- Opening Delimiter -

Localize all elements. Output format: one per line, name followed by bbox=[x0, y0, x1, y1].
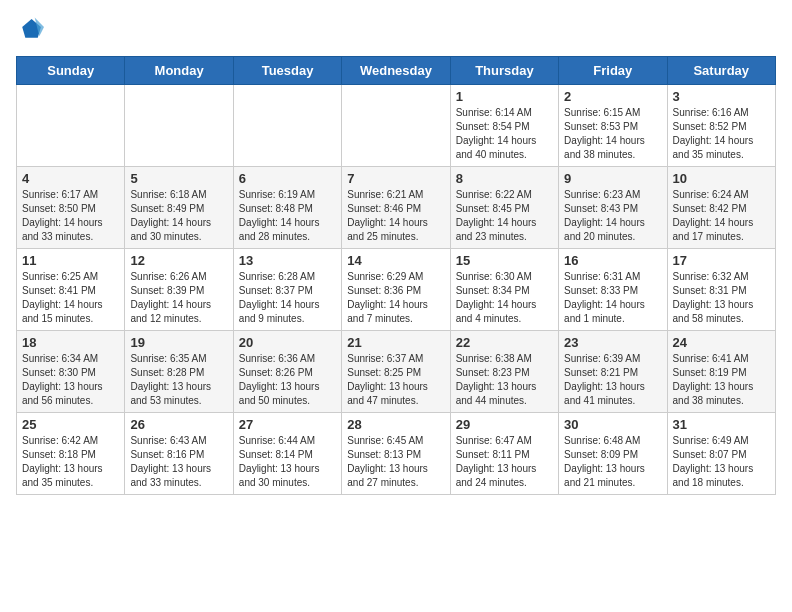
day-number: 25 bbox=[22, 417, 119, 432]
day-info: Sunrise: 6:48 AM Sunset: 8:09 PM Dayligh… bbox=[564, 434, 661, 490]
day-info: Sunrise: 6:45 AM Sunset: 8:13 PM Dayligh… bbox=[347, 434, 444, 490]
calendar-cell: 24Sunrise: 6:41 AM Sunset: 8:19 PM Dayli… bbox=[667, 331, 775, 413]
day-info: Sunrise: 6:41 AM Sunset: 8:19 PM Dayligh… bbox=[673, 352, 770, 408]
day-header-monday: Monday bbox=[125, 57, 233, 85]
day-header-saturday: Saturday bbox=[667, 57, 775, 85]
calendar-cell: 23Sunrise: 6:39 AM Sunset: 8:21 PM Dayli… bbox=[559, 331, 667, 413]
day-info: Sunrise: 6:18 AM Sunset: 8:49 PM Dayligh… bbox=[130, 188, 227, 244]
day-number: 9 bbox=[564, 171, 661, 186]
calendar-week-row: 4Sunrise: 6:17 AM Sunset: 8:50 PM Daylig… bbox=[17, 167, 776, 249]
calendar-cell bbox=[233, 85, 341, 167]
calendar-cell: 28Sunrise: 6:45 AM Sunset: 8:13 PM Dayli… bbox=[342, 413, 450, 495]
calendar-cell: 20Sunrise: 6:36 AM Sunset: 8:26 PM Dayli… bbox=[233, 331, 341, 413]
calendar-cell: 4Sunrise: 6:17 AM Sunset: 8:50 PM Daylig… bbox=[17, 167, 125, 249]
calendar-cell: 3Sunrise: 6:16 AM Sunset: 8:52 PM Daylig… bbox=[667, 85, 775, 167]
day-info: Sunrise: 6:28 AM Sunset: 8:37 PM Dayligh… bbox=[239, 270, 336, 326]
calendar-cell: 13Sunrise: 6:28 AM Sunset: 8:37 PM Dayli… bbox=[233, 249, 341, 331]
day-number: 6 bbox=[239, 171, 336, 186]
calendar-cell: 5Sunrise: 6:18 AM Sunset: 8:49 PM Daylig… bbox=[125, 167, 233, 249]
day-number: 23 bbox=[564, 335, 661, 350]
day-number: 18 bbox=[22, 335, 119, 350]
day-number: 24 bbox=[673, 335, 770, 350]
day-info: Sunrise: 6:38 AM Sunset: 8:23 PM Dayligh… bbox=[456, 352, 553, 408]
day-number: 22 bbox=[456, 335, 553, 350]
calendar-cell bbox=[125, 85, 233, 167]
day-info: Sunrise: 6:49 AM Sunset: 8:07 PM Dayligh… bbox=[673, 434, 770, 490]
page-header bbox=[16, 16, 776, 44]
day-number: 3 bbox=[673, 89, 770, 104]
calendar-cell: 10Sunrise: 6:24 AM Sunset: 8:42 PM Dayli… bbox=[667, 167, 775, 249]
day-info: Sunrise: 6:37 AM Sunset: 8:25 PM Dayligh… bbox=[347, 352, 444, 408]
day-number: 17 bbox=[673, 253, 770, 268]
day-number: 1 bbox=[456, 89, 553, 104]
day-info: Sunrise: 6:30 AM Sunset: 8:34 PM Dayligh… bbox=[456, 270, 553, 326]
calendar-cell: 15Sunrise: 6:30 AM Sunset: 8:34 PM Dayli… bbox=[450, 249, 558, 331]
day-number: 12 bbox=[130, 253, 227, 268]
day-info: Sunrise: 6:29 AM Sunset: 8:36 PM Dayligh… bbox=[347, 270, 444, 326]
calendar-cell: 30Sunrise: 6:48 AM Sunset: 8:09 PM Dayli… bbox=[559, 413, 667, 495]
day-header-friday: Friday bbox=[559, 57, 667, 85]
calendar-cell: 2Sunrise: 6:15 AM Sunset: 8:53 PM Daylig… bbox=[559, 85, 667, 167]
calendar-week-row: 18Sunrise: 6:34 AM Sunset: 8:30 PM Dayli… bbox=[17, 331, 776, 413]
day-info: Sunrise: 6:36 AM Sunset: 8:26 PM Dayligh… bbox=[239, 352, 336, 408]
day-info: Sunrise: 6:44 AM Sunset: 8:14 PM Dayligh… bbox=[239, 434, 336, 490]
calendar-cell: 25Sunrise: 6:42 AM Sunset: 8:18 PM Dayli… bbox=[17, 413, 125, 495]
day-number: 5 bbox=[130, 171, 227, 186]
calendar-cell: 7Sunrise: 6:21 AM Sunset: 8:46 PM Daylig… bbox=[342, 167, 450, 249]
day-info: Sunrise: 6:25 AM Sunset: 8:41 PM Dayligh… bbox=[22, 270, 119, 326]
day-info: Sunrise: 6:26 AM Sunset: 8:39 PM Dayligh… bbox=[130, 270, 227, 326]
day-number: 2 bbox=[564, 89, 661, 104]
calendar-cell: 31Sunrise: 6:49 AM Sunset: 8:07 PM Dayli… bbox=[667, 413, 775, 495]
day-info: Sunrise: 6:47 AM Sunset: 8:11 PM Dayligh… bbox=[456, 434, 553, 490]
calendar-cell: 26Sunrise: 6:43 AM Sunset: 8:16 PM Dayli… bbox=[125, 413, 233, 495]
calendar-cell: 6Sunrise: 6:19 AM Sunset: 8:48 PM Daylig… bbox=[233, 167, 341, 249]
day-number: 14 bbox=[347, 253, 444, 268]
day-info: Sunrise: 6:34 AM Sunset: 8:30 PM Dayligh… bbox=[22, 352, 119, 408]
calendar-cell: 27Sunrise: 6:44 AM Sunset: 8:14 PM Dayli… bbox=[233, 413, 341, 495]
day-number: 31 bbox=[673, 417, 770, 432]
day-number: 16 bbox=[564, 253, 661, 268]
day-number: 7 bbox=[347, 171, 444, 186]
day-header-wednesday: Wednesday bbox=[342, 57, 450, 85]
logo bbox=[16, 16, 48, 44]
calendar-cell: 22Sunrise: 6:38 AM Sunset: 8:23 PM Dayli… bbox=[450, 331, 558, 413]
day-number: 26 bbox=[130, 417, 227, 432]
day-number: 27 bbox=[239, 417, 336, 432]
calendar-cell: 17Sunrise: 6:32 AM Sunset: 8:31 PM Dayli… bbox=[667, 249, 775, 331]
calendar-cell bbox=[342, 85, 450, 167]
calendar-cell: 12Sunrise: 6:26 AM Sunset: 8:39 PM Dayli… bbox=[125, 249, 233, 331]
calendar-cell: 18Sunrise: 6:34 AM Sunset: 8:30 PM Dayli… bbox=[17, 331, 125, 413]
day-number: 21 bbox=[347, 335, 444, 350]
day-number: 19 bbox=[130, 335, 227, 350]
day-number: 8 bbox=[456, 171, 553, 186]
calendar-cell: 14Sunrise: 6:29 AM Sunset: 8:36 PM Dayli… bbox=[342, 249, 450, 331]
calendar-cell: 11Sunrise: 6:25 AM Sunset: 8:41 PM Dayli… bbox=[17, 249, 125, 331]
calendar-cell: 19Sunrise: 6:35 AM Sunset: 8:28 PM Dayli… bbox=[125, 331, 233, 413]
day-info: Sunrise: 6:15 AM Sunset: 8:53 PM Dayligh… bbox=[564, 106, 661, 162]
calendar-cell: 9Sunrise: 6:23 AM Sunset: 8:43 PM Daylig… bbox=[559, 167, 667, 249]
day-number: 11 bbox=[22, 253, 119, 268]
day-number: 28 bbox=[347, 417, 444, 432]
calendar-table: SundayMondayTuesdayWednesdayThursdayFrid… bbox=[16, 56, 776, 495]
day-info: Sunrise: 6:42 AM Sunset: 8:18 PM Dayligh… bbox=[22, 434, 119, 490]
day-info: Sunrise: 6:31 AM Sunset: 8:33 PM Dayligh… bbox=[564, 270, 661, 326]
day-info: Sunrise: 6:17 AM Sunset: 8:50 PM Dayligh… bbox=[22, 188, 119, 244]
day-info: Sunrise: 6:16 AM Sunset: 8:52 PM Dayligh… bbox=[673, 106, 770, 162]
day-number: 29 bbox=[456, 417, 553, 432]
calendar-cell: 1Sunrise: 6:14 AM Sunset: 8:54 PM Daylig… bbox=[450, 85, 558, 167]
day-info: Sunrise: 6:32 AM Sunset: 8:31 PM Dayligh… bbox=[673, 270, 770, 326]
calendar-header-row: SundayMondayTuesdayWednesdayThursdayFrid… bbox=[17, 57, 776, 85]
day-info: Sunrise: 6:14 AM Sunset: 8:54 PM Dayligh… bbox=[456, 106, 553, 162]
logo-icon bbox=[16, 16, 44, 44]
day-number: 15 bbox=[456, 253, 553, 268]
day-info: Sunrise: 6:23 AM Sunset: 8:43 PM Dayligh… bbox=[564, 188, 661, 244]
calendar-week-row: 25Sunrise: 6:42 AM Sunset: 8:18 PM Dayli… bbox=[17, 413, 776, 495]
calendar-cell: 8Sunrise: 6:22 AM Sunset: 8:45 PM Daylig… bbox=[450, 167, 558, 249]
day-header-sunday: Sunday bbox=[17, 57, 125, 85]
calendar-cell: 21Sunrise: 6:37 AM Sunset: 8:25 PM Dayli… bbox=[342, 331, 450, 413]
day-info: Sunrise: 6:21 AM Sunset: 8:46 PM Dayligh… bbox=[347, 188, 444, 244]
day-info: Sunrise: 6:39 AM Sunset: 8:21 PM Dayligh… bbox=[564, 352, 661, 408]
day-info: Sunrise: 6:22 AM Sunset: 8:45 PM Dayligh… bbox=[456, 188, 553, 244]
day-header-thursday: Thursday bbox=[450, 57, 558, 85]
calendar-week-row: 1Sunrise: 6:14 AM Sunset: 8:54 PM Daylig… bbox=[17, 85, 776, 167]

- Closing Delimiter -

- _Problem details_
Filter the listing above down to the lines that contain the word "week".

- _Written answer_
calendar-week-row: 4Sunrise: 6:17 AM Sunset: 8:50 PM Daylig… bbox=[17, 167, 776, 249]
calendar-week-row: 18Sunrise: 6:34 AM Sunset: 8:30 PM Dayli… bbox=[17, 331, 776, 413]
calendar-week-row: 25Sunrise: 6:42 AM Sunset: 8:18 PM Dayli… bbox=[17, 413, 776, 495]
calendar-week-row: 1Sunrise: 6:14 AM Sunset: 8:54 PM Daylig… bbox=[17, 85, 776, 167]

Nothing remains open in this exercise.